Some people might be offended by the colloquialism boldly printed by the RGJ. The writer’s blunt truth, however, is undeniable.
Nor was the writer, Stuart Pardee of Gardnerville, a Catholic basher. Mr. Pardee deplored the selection of a man “who appears to have one agenda: maintain the status quo.” His letter added:
“As a lifelong Catholic, I am watching firsthand the slow, steady demise of the Catholic Church because it refuses to change with the times. Sixty to 70 percent of people who attend Mass are more than 60 years old. The vast majority of priests are more than 60 years old with few studying to replace them.”
Selection of a reactionary like Jorge Bergoglio of Argentina was received with joy by most Argentines. He is one of theirs. Even two UK Guardian journalists in Argentina proclaimed the election “the most radical change in the Catholic Church in more than 50 years.”
Not true. New Pope Francis is as medieval-minded as his predecessor, Benedict XVI.
Pope Francis promises:
• War on poverty. Fine.
• Opposition to perpetual war. Fine.
• Protection of the environment. Fine.
• Focus on the spiritual. Fine
Other fine qualities:
• He’s humble.
• He’s down to earth.
• He’s noted as “the slum pope.”
• He’s a simple guy, cooking his own dinner and living in an apartment rather than an opulent mansion.
• He sips mate, traditional Argentine herbal tea, with the folks in the baristas.
• He used public transport.
Moreover, he loves soccer and the tango, Argentine passions.
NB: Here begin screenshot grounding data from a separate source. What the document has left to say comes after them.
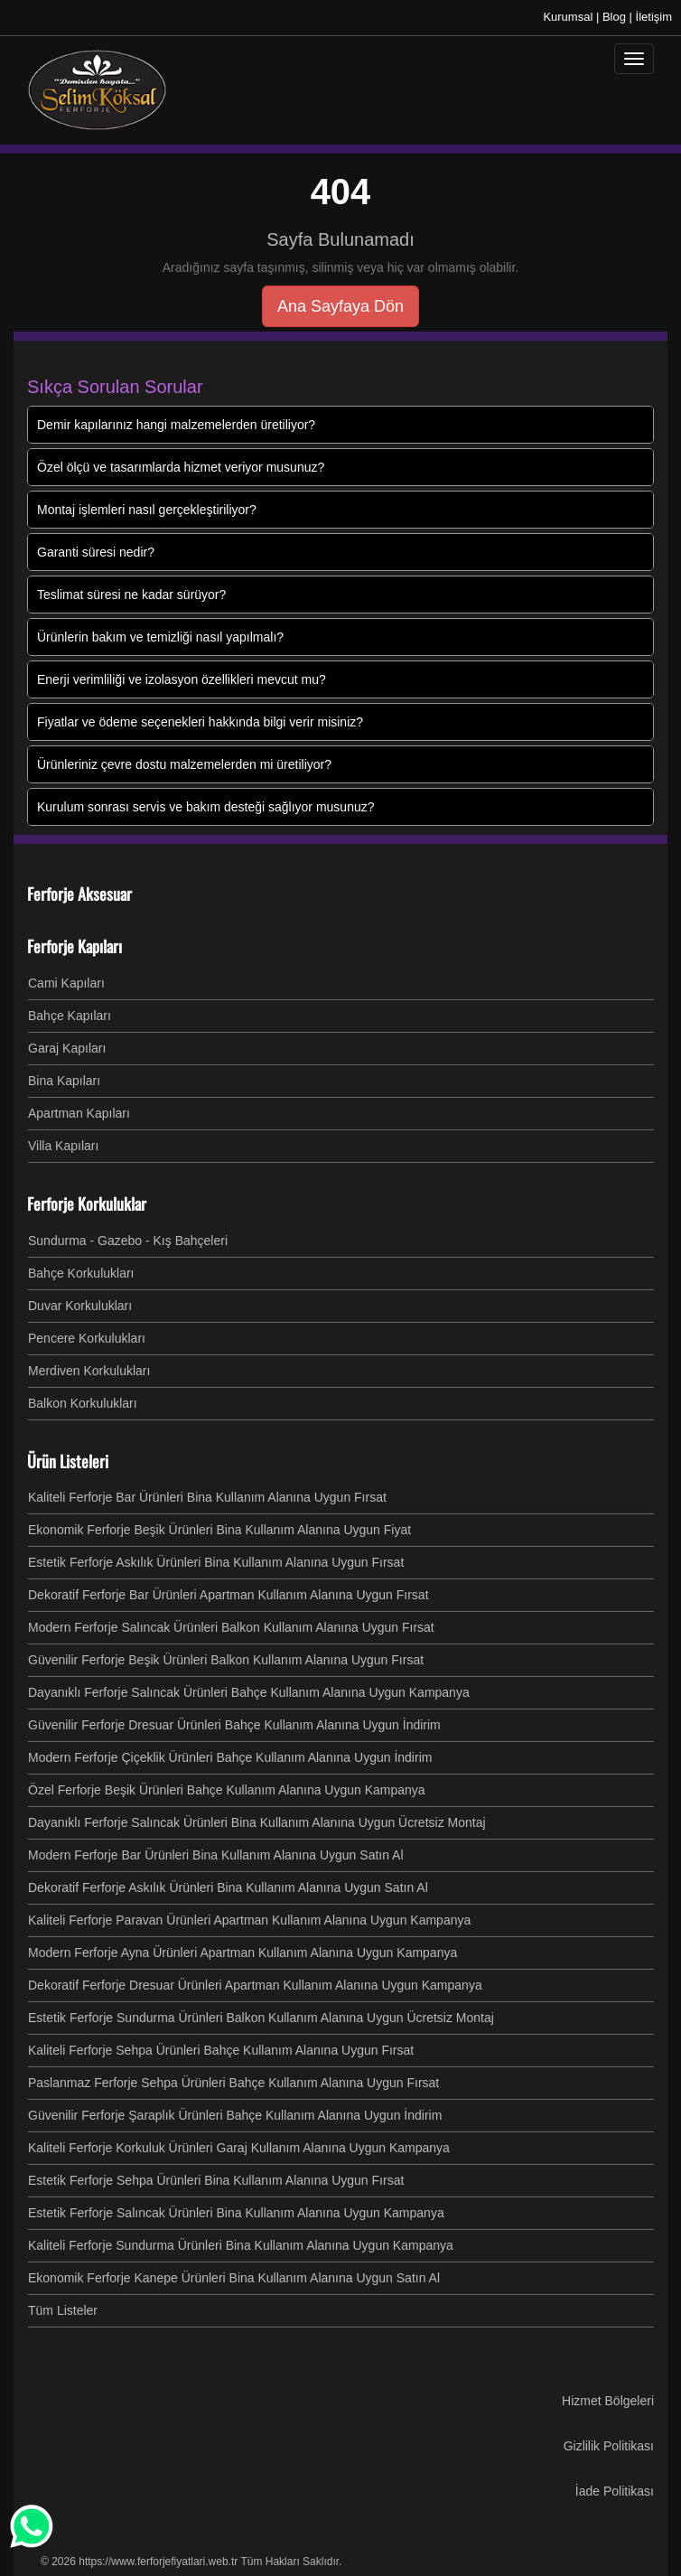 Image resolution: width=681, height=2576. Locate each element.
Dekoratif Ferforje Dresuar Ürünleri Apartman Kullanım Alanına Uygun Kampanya (255, 1985)
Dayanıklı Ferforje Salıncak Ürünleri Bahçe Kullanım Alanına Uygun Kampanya (249, 1692)
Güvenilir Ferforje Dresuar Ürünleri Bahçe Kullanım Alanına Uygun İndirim (234, 1725)
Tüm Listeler (63, 2310)
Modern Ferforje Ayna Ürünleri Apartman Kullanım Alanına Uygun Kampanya (242, 1952)
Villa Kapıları (63, 1145)
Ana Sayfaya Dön (340, 306)
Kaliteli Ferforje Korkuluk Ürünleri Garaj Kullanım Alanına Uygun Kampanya (239, 2147)
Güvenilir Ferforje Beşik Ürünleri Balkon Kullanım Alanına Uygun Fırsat (226, 1660)
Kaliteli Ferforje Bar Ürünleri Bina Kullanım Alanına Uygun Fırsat (207, 1497)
That too is fine. But Francis refuses to address the church’s central problem: musty doctrines. Such as: Celibate priests, no women in the priesthood, opposition to birth control, opposition to condoms, opposition to gay marriage, opposition to adoption of children by gay couples, opposition to premarital sex and banning communion for divorced couples.
Francis opposes all those essentials to bring his church into the modern era for 1.2 billion Catholics worldwide.
Liberation theology? The Jesuit Francis opposes it even though it was advocated by Jesuits in Latin America 50 years ago.
The aim of liberation theology was liberation from unjust economic, political and social conditions. In other words, social justice and human rights. In America, “liberation theology” has long been espoused by the socialist aims of the Catholic Worker Movement.
Detractors call it mere “Christianized Marxism.” This is not the place to argue the pros and cons of Marxian theories. But there is far more Marx in Jesus than Christians will admit.
As the feisty Brazilian archbishop of Recife, Dom Héldes Câmara, said: “When I give food to the poor they call me a saint. When I ask why the poor have no food they call me a communist.”
Bergogilo as archbishop in Buenos Aires said of gay marriage: “Let’s not be naïve. This isn’t a simple political fight. It’s an attempt to destroy God’s plan.” As a cardinal, Bergogilo said that adoption by same-sex couples was “a war against god” and “a maneuver by the devil.”
When the Argentine Supreme Court expanded access to abortion in rape cases, Cardinal Bergoglio opposed. When Argentine President Christina Kirchner proposed legalizing gay marriage and providing free contraceptives, Cardinal Bergoglio opposed.
One critic compared his tone “to medieval times and the Inquisition.”
Jake Highton is an emeritus journalism professor at the University of Nevada, Reno.